Mortality rates suggest that too many people in Brighton and Hove die prematurely

Posted On 11 Feb 2015 at 12:24 am

Cancer is the biggest cause of premature death in Brighton and Hove. It claims the lives of 30 per cent of all adults who are under 75 when they die. Locally there has been a decline in the death rate – or mortality rate – but it’s been nowhere near as significant as it has been across the rest of the country.

Seventeen local doctors’ surgeries took part in an audit which found that four out of ten cancers could be prevented by people adopting healthier lifestyles. Smoking and drinking were flagged up. Being overweight doesn’t help, while exercise does.

Encouraging patients to go to the doctor promptly when they have worrying symptoms can be crucial. Correct early diagnosis and timely consultations, scans and follow-up appointments are also vital. Many professionals realise they could do more to monitor patients known to be at risk, chase up those who miss appointments and those who don’t come for screening.

Stock pic OAPA similar picture emerges with the next main causes of avoidable deaths – heart disease, lung disease and diabetes. A report to members of Brighton and Hove City Council spelt out some of the issues around all three conditions. Two thirds of those who died prematurely were men and the death rates were “significantly higher in Queen’s Park, East Brighton, Hollingdean and Stanmer and Moulsecoomb and Bevendean wards”.

A separate audit by the Brighton and Hove Clinical Commissioning Group – known as the Preventing Premature Mortality Audit – involved every GP surgery in the city. The level of buy-in was described as “a first for this type of work across the country”.

Katie Stead, the GP lead for primary care quality and public health in Brighton and Hove, and Kate Gilchrist, the head of public health intelligence, presented their findings to councillors last week. This was the first stage in trying to tackle the underlying problems, they told the council’s Health and Wellbeing Overview and Scrutiny Committee.

Already the council and health chiefs have agreed to take on six more health trainers to help people with chronic conditions clean up their lifestyle. There are already four. A report by Dr Stead and Ms Gilchrist said: “The health trainer programme is a cost-effective and well-evidenced approach to reducing health inequalities and improving health outcomes.”

They found that patients who died prematurely tended to have suffered ill health, often requiring time in hospital. More than a third had been to the Accident and Emergency (A&E) Department.

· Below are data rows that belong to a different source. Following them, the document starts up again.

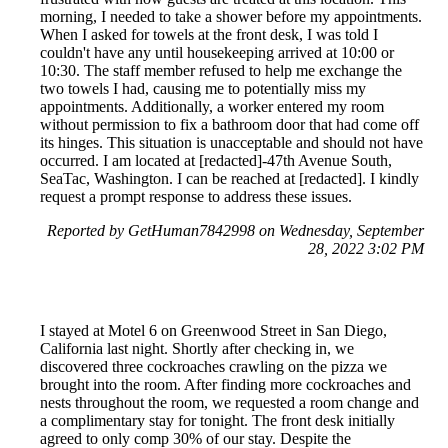
morning, I needed to take a shower before my appointments.
When I asked for towels at the front desk, I was told I
couldn't have any until housekeeping arrived at 10:00 or
10:30. The staff member refused to help me exchange the
two towels I had, causing me to potentially miss my
appointments. Additionally, a worker entered my room
without permission to fix a bathroom door that had come off
its hinges. This situation is unacceptable and should not have
occurred. I am located at [redacted]-47th Avenue South,
SeaTac, Washington. I can be reached at [redacted]. I kindly
request a prompt response to address these issues.
Reported by GetHuman7842998 on Wednesday, September
28, 2022 3:02 PM
I stayed at Motel 6 on Greenwood Street in San Diego,
California last night. Shortly after checking in, we
discovered three cockroaches crawling on the pizza we
brought into the room. After finding more cockroaches and
nests throughout the room, we requested a room change and
a complimentary stay for tonight. The front desk initially
agreed to only comp 30% of our stay. Despite the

Helping them to stay fit and to eat, drink and smoke less is cheaper than having them repeatedly stay in hospital.

Some of the patients appeared to have been lonely or isolated, with a complex mix of medical problems rather than just one condition, sometimes including mental health problems. Deprivation and depression went hand in hand with too much drink in some cases. Housing could also be an issue.

Separately, a local campaigner Jean Calder spoke out about the care of elderly people during a discussion on The Vote on Latest TV. She cited a study last month in the Journal of the Royal Society of Medicine. It suggested that patients admitted from care homes were much more likely to be dehydrated and at risk of dying while in hospital.

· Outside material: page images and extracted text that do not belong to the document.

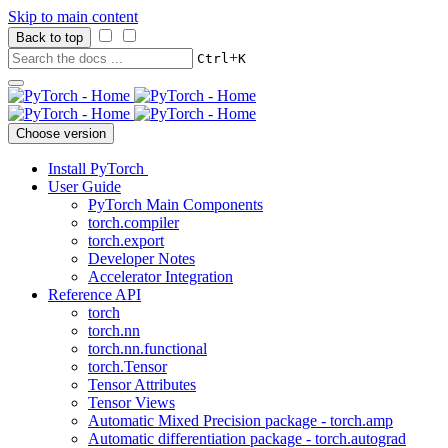
Skip to main content
Back to top
+
Ctrl
K
Choose version
Install PyTorch
User Guide
PyTorch Main Components
torch.compiler
torch.export
Developer Notes
Accelerator Integration
Reference API
torch
torch.nn
torch.nn.functional
torch.Tensor
Tensor Attributes
Tensor Views
Automatic Mixed Precision package - torch.amp
Automatic differentiation package - torch.autograd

She said: “We as a society do appallingly in terms of the care of our elderly people. More and more information (is) coming out about poor care in care homes and nursing homes. There’s been a recent study … if you go into hospital as an elderly person, you’re five times more likely to be dehydrated if you’ve come from a care home than if you’ve come from your own home.

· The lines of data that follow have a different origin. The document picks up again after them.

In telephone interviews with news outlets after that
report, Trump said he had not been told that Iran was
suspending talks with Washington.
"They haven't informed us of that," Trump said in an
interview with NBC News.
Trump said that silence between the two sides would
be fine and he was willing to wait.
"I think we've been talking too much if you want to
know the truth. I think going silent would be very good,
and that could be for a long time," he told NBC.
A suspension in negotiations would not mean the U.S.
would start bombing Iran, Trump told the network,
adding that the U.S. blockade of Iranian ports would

“They were speculating that this is because in care homes perhaps people are deliberately not being given enough fluid because of problems about incontinence. That may well be one reason. I suspect that the problem is far greater. You’ve got a huge number of premature deaths and we’re just not looking at it properly.”

Recent clinical audits and follow-up action suggests that doctors locally are trying to tackle the high level of premature deaths in Brighton and Hove. It is acknowledged that there is still some way to go.